WHAT IS REQUIRED:
Would you please transcribe the records below exactly, leaving out the pictures?

DATA SHOWN:
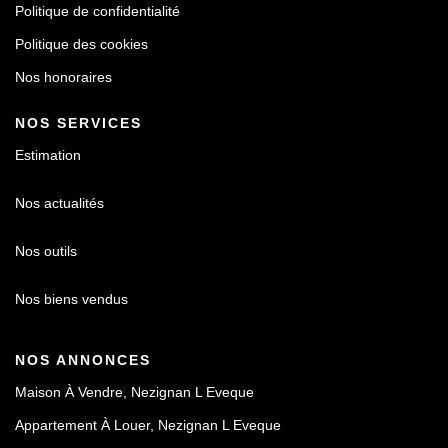
Politique de confidentialité
Politique des cookies
Nos honoraires
NOS SERVICES
Estimation
Nos actualités
Nos outils
Nos biens vendus
NOS ANNONCES
Maison À Vendre, Nezignan L Eveque
Appartement À Louer, Nezignan L Eveque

RESULT BELOW:
Politique de confidentialité
Politique des cookies
Nos honoraires
NOS SERVICES
Estimation
Nos actualités
Nos outils
Nos biens vendus
NOS ANNONCES
Maison À Vendre, Nezignan L Eveque
Appartement À Louer, Nezignan L Eveque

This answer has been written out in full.